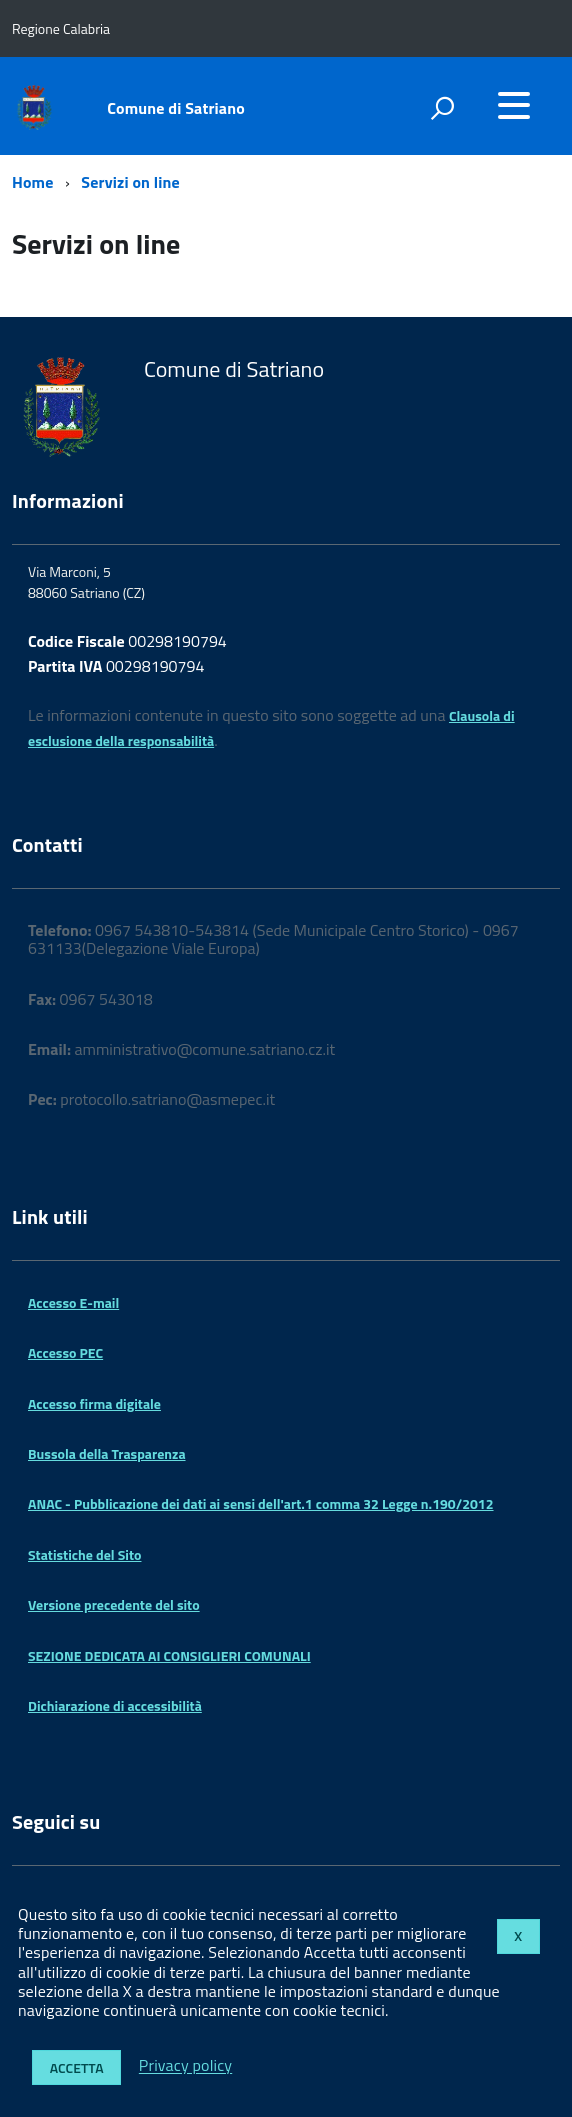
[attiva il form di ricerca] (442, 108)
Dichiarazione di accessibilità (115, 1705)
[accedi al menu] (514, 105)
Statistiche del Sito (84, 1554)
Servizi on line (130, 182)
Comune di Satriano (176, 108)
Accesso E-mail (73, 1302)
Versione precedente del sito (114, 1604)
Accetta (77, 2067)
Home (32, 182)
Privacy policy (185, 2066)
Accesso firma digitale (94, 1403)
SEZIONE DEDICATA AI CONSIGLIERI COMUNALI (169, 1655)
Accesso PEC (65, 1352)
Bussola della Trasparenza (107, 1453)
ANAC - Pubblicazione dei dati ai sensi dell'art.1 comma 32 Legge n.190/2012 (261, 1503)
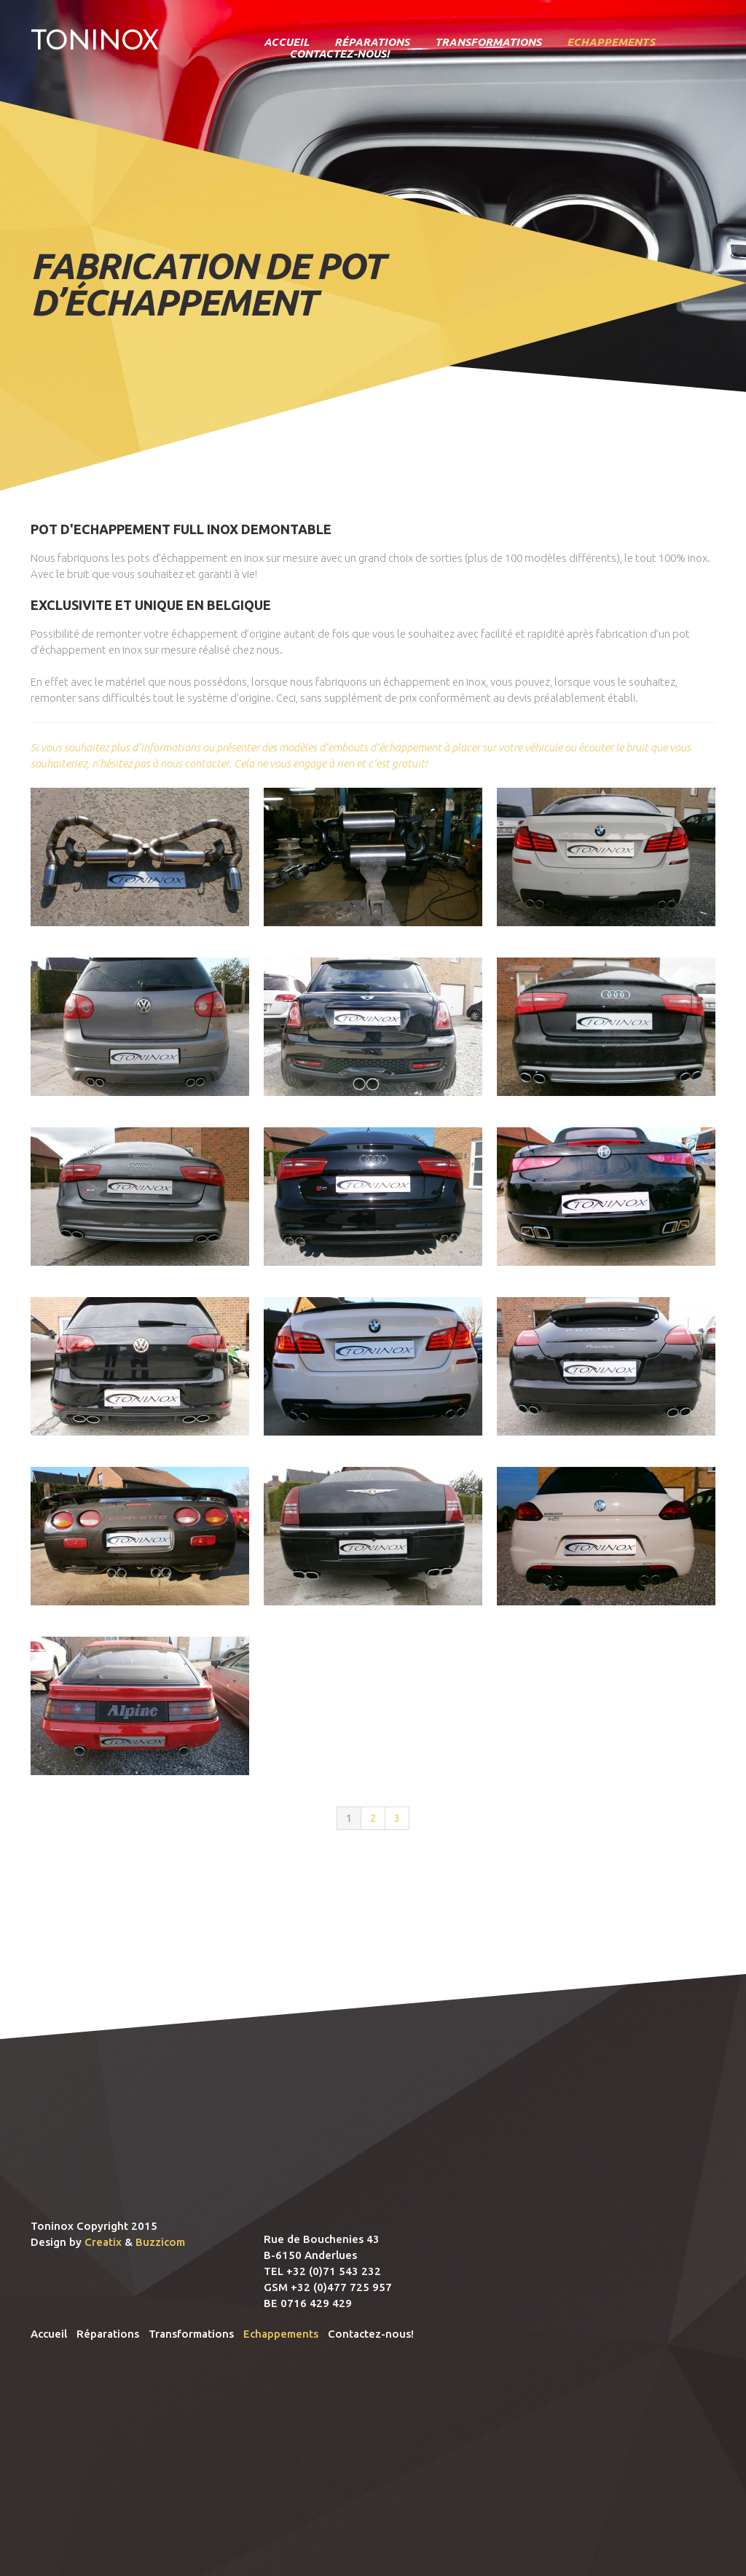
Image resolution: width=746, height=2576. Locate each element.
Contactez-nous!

☆ ☆ ☆

What you should do →
Leave out the pictures and give the rest of the records again exactly.

Your response →
[attiva il form di ricerca] (442, 108)
Dichiarazione di accessibilità (115, 1705)
[accedi al menu] (514, 105)
Statistiche del Sito (84, 1554)
Servizi on line (130, 182)
Comune di Satriano (176, 108)
Accesso E-mail (73, 1302)
Versione precedente del sito (114, 1604)
Accetta (77, 2067)
Home (32, 182)
Privacy policy (185, 2066)
Accesso firma digitale (94, 1403)
SEZIONE DEDICATA AI CONSIGLIERI COMUNALI (169, 1655)
Accesso PEC (65, 1352)
Bussola della Trasparenza (107, 1453)
ANAC - Pubblicazione dei dati ai sensi dell'art.1 comma 32 Legge n.190/2012 (261, 1503)
Image resolution: width=746, height=2576. Locate each element.
Contactez-nous!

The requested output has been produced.